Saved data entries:
__________

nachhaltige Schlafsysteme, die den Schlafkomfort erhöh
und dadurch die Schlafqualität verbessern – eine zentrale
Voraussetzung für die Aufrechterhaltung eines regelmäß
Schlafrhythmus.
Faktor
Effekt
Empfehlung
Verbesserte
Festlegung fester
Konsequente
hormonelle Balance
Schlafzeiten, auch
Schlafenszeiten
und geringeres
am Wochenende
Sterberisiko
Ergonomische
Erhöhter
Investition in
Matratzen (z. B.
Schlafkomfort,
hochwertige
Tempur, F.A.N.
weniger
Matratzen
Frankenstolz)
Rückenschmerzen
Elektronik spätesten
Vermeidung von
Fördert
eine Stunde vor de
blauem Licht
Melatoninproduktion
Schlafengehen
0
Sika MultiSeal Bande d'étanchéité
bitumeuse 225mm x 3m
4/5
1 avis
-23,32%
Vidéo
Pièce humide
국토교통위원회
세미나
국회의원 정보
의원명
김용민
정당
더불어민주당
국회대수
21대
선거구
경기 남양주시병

__________

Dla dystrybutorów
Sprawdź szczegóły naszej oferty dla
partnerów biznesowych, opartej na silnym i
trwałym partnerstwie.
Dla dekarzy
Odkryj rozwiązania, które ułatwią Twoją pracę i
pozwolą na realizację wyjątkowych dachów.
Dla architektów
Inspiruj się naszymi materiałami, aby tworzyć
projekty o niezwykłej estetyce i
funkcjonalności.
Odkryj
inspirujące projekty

__________

Exercise
If a line above includes the string "Schlafkomfort", pick it out.

Answer
nachhaltige Schlafsysteme, die den Schlafkomfort erhöh
Schlafkomfort,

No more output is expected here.